Konstanze zerkaute ihre innere Unterlippe und schaute immer öfters zur Tür. Sie hatte ihr drittes Mineralwasser hinuntergekippt, obwohl ihr der schmierige Kellner ständig etwas Härteres anbieten wollte. Nein, heute wollte und musste sie einen klaren Kopf behalten. Ihre gesamte Zukunft hing davon ab.

Walfried schritt, ganz Herr von Welt, auf Konstanze zu. Tatsächlich, da saß sie, die nahezu perfekte Erscheinung. So blond wie nötig, so schlank wie möglich, so vulgär wie notwendig.
Konstanze strahlte ihm entgegen.
Er ergriff ihre Hände und führte sie an seine Lippen. Ein Hauch von Bedauern durchfuhr ihn, als er die abgebissenen Fingernägel registriert hatte.
Abzug in der B-Note. Aber egal, dachte er flüchtig.
"Ansgar! Endlich!" stammelte Konstanze.
Nach kurzem Austausch von Allgemeinplätzen schlug Ansgar alias Walfried vor, sich in der intimen Zweisamkeit ihres Zimmers näher kennen zu lernen. Walfried, der sich nicht als Herr der Fliegen, aber als Herr der lockeren Vögel verstand, hatte sich mit Ansgar einen Künstlernamen zugelegt.
Es war ein recht nettes Zimmer mit bodenlangen üppigen Vorhängen vor den Fenstern.
Walfried verschlang Konstanze mit seinen Augen.
Ein perfekter Fang, dachte er. Er musste zur Sache kommen, solange er in Stimmung war.
Walfried zog die Kollierschatulle aus seiner Tasche und präsentierte sie Konstanze.
"Ich habe dir etwas mitgebracht!"
Er stellte sich hinter Konstanze und öffnete die Schachtel.
Er legte ihr das vermeintliche Kollier um den Hals.
Dann zog er zu. Was war das? Das fühlte sich nicht richtig an.
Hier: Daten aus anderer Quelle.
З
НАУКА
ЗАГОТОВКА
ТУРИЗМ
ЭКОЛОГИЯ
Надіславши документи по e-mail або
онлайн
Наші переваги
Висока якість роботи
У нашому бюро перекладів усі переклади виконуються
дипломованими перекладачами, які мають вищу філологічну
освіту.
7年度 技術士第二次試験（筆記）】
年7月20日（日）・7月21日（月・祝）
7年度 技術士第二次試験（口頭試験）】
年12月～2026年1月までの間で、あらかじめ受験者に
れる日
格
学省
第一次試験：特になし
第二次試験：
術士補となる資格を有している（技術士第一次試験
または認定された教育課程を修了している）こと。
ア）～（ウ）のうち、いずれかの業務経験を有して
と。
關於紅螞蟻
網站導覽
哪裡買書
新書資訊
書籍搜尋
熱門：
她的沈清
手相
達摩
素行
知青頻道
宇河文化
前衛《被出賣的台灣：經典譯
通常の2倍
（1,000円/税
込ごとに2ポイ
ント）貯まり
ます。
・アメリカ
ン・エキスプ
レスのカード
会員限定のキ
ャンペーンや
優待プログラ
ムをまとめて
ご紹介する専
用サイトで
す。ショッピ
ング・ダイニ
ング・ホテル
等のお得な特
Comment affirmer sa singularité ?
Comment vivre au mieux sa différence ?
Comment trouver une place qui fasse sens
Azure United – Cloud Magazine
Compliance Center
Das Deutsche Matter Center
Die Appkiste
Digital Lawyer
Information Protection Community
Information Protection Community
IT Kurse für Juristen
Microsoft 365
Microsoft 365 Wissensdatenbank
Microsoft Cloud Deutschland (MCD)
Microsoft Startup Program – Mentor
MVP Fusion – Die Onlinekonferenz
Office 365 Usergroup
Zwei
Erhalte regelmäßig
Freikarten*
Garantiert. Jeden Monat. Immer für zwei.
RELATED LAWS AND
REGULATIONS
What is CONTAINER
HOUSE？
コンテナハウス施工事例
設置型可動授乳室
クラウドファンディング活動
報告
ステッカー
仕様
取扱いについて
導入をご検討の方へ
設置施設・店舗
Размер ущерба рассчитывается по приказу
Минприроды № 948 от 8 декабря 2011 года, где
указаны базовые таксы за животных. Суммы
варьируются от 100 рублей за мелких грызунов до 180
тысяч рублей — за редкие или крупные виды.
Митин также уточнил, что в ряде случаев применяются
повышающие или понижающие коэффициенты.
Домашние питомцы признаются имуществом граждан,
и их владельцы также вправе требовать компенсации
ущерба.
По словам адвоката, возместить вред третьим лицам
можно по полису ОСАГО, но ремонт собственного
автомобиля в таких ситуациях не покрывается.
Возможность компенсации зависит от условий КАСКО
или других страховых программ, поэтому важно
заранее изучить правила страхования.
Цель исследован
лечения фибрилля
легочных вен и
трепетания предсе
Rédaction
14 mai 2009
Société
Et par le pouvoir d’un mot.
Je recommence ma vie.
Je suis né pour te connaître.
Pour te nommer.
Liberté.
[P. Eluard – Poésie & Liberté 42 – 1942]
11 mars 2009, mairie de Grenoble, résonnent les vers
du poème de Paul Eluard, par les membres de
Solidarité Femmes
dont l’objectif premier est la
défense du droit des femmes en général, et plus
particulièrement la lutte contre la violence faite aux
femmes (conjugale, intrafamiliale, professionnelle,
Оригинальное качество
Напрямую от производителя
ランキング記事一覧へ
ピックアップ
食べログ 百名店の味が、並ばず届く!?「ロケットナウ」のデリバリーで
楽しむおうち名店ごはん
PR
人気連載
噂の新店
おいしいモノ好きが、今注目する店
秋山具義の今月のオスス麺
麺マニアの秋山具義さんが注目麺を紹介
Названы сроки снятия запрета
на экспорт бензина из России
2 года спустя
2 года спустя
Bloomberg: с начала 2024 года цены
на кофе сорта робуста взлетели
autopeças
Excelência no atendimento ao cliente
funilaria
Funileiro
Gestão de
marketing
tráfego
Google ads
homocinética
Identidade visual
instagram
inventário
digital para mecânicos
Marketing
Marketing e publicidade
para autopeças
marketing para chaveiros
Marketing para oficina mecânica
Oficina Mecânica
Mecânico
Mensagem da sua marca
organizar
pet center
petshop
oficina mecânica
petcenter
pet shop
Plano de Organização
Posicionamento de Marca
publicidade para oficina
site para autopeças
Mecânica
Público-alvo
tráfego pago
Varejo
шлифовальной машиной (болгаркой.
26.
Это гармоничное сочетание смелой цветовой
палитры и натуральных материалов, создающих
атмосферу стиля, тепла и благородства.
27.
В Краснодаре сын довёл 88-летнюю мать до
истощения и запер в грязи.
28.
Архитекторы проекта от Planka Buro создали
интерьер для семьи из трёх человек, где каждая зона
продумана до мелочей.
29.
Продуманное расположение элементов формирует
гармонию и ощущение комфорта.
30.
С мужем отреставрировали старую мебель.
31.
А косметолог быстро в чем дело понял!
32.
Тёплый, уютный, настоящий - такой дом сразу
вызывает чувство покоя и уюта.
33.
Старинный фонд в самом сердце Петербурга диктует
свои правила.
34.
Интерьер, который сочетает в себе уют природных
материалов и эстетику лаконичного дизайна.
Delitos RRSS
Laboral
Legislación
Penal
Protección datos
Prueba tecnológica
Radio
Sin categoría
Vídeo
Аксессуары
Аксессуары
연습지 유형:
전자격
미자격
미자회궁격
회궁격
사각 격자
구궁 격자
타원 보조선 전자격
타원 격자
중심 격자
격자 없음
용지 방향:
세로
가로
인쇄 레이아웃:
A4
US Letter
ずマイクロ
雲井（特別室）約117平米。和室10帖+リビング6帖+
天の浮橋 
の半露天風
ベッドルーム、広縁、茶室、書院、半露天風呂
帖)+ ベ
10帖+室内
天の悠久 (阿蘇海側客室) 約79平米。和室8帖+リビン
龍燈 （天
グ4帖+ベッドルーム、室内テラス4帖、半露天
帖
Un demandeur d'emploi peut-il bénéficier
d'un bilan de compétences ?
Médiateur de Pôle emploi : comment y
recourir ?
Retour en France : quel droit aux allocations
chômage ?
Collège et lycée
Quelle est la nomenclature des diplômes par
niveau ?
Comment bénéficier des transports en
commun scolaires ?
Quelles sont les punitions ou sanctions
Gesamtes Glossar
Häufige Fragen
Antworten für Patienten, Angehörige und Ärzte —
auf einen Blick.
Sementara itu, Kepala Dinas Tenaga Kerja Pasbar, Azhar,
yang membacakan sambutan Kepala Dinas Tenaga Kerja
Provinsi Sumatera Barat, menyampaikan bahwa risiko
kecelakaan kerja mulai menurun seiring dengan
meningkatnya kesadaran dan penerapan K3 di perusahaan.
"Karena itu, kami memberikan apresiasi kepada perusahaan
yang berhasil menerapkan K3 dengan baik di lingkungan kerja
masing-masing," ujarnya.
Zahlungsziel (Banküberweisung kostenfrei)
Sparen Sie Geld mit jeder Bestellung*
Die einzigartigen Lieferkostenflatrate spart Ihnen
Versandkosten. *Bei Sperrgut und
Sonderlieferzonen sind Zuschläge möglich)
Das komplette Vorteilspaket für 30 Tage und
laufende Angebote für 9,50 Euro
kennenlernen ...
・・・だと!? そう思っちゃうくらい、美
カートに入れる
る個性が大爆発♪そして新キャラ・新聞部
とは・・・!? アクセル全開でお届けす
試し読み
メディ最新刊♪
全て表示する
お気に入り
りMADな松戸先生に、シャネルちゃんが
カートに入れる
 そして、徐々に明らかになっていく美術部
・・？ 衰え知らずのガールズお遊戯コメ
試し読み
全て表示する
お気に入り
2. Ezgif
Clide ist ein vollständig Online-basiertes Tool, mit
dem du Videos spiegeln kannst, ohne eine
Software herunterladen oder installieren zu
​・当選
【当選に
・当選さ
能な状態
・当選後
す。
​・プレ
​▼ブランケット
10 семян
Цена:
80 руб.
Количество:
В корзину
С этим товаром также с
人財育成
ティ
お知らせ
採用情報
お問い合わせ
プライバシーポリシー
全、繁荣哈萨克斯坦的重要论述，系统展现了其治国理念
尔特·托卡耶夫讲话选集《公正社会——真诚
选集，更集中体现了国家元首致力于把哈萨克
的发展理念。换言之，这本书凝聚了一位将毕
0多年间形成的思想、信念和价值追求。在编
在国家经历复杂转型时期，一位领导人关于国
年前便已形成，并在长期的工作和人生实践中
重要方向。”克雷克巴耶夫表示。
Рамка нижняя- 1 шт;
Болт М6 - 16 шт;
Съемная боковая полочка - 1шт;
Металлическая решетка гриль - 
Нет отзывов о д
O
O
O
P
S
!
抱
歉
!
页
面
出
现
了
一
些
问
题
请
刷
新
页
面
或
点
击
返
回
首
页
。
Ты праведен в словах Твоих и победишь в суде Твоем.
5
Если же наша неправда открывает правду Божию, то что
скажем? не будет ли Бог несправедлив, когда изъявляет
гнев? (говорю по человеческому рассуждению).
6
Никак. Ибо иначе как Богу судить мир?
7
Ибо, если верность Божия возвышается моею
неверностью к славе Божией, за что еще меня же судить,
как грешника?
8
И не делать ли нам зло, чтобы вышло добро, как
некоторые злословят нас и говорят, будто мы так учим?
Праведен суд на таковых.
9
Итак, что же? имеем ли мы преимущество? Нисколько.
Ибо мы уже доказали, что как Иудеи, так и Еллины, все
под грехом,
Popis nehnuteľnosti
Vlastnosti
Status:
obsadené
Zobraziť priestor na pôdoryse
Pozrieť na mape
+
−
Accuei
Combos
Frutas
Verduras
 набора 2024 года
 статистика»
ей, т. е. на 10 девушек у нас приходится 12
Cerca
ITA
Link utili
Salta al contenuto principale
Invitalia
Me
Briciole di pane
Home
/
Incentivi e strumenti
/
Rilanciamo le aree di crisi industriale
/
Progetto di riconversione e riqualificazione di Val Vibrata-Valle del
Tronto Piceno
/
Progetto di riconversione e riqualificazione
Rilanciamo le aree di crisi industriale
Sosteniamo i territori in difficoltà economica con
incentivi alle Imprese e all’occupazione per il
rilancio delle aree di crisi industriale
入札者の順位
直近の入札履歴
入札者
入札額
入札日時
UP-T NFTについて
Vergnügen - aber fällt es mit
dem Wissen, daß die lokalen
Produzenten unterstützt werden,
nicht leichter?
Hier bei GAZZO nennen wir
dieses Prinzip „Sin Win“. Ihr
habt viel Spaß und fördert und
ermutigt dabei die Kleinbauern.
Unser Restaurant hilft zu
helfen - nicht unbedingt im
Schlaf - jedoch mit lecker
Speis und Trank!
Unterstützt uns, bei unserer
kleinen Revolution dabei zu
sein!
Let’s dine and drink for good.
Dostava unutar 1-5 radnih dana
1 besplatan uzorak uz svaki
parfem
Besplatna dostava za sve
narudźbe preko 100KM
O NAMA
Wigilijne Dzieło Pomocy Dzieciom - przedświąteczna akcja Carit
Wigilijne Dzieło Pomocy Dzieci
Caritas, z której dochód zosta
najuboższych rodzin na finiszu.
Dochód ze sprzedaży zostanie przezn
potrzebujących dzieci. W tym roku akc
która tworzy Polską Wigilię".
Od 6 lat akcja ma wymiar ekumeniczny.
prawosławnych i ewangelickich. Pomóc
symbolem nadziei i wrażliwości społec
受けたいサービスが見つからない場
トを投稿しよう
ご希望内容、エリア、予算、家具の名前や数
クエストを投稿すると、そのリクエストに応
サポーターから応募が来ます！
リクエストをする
Bevor sich Walfried alias Ansgar noch den Grund des Handikaps erklären konnte, wurde er schon von hinten von vier heftigen Armen gepackt und in die Bewegungslosigkeit versetzt.
"Sie sind verhaftet!" erklärte ihm ein sonorer Bariton.
"Gut gemacht, Konstanze! Ich werde mich beim Polizeipräsidenten für ihre Beförderung einsetzen."
Konstanze hatte den Überraschungsangriff ihrer beiden Kollegen, die hinter den Vorhängen gelauert hatten, nur halb verfolgen können. Sie hatte im richtigen Moment ihr Handy zwischen Schlinge und Hals geschoben, (da schimpfe noch einmal einer über die moderne Technik). Nun stand sie mit zitternden Knien, aber äußerst zufrieden vor ihren Kollegen und entfernte die unzerreißbare Kunststoffschlinge, die man sonst zum Kabel binden benutzte.

Zwei Tage später hatten sie Wohnung und Zimmer von Walfried unter die Lupe genommen. In seinem Zimmer befanden sich unzählige Flugzeugmodelle. Drei hingen, mit Kabelbindern befestigt, an der Decke. Genau so hatten die drei Frauenleichen an den Decken verschiedener Hotels gehangen.
Die Modelle trugen mit blutroten Lettern Namen auf dem Rumpf.
"Lockerer Vogel 1 , Lockerer Vogel 2, Lockerer Vogel 3"
Ein viertes Modell stand bereits auf einem Arbeitstisch in Walfrieds Zimmer.
Die ersten Buchstaben des Namens waren schon angebracht.
"Lock......"
"Wie bezeichnend", meinte der Polizeipräsident später.
"Als hätte er schon im Voraus geahnt, dass dieses Mal sein lockerer Vogel ein Lockvogel sein würde. Im wahrsten Sinne des Wortes."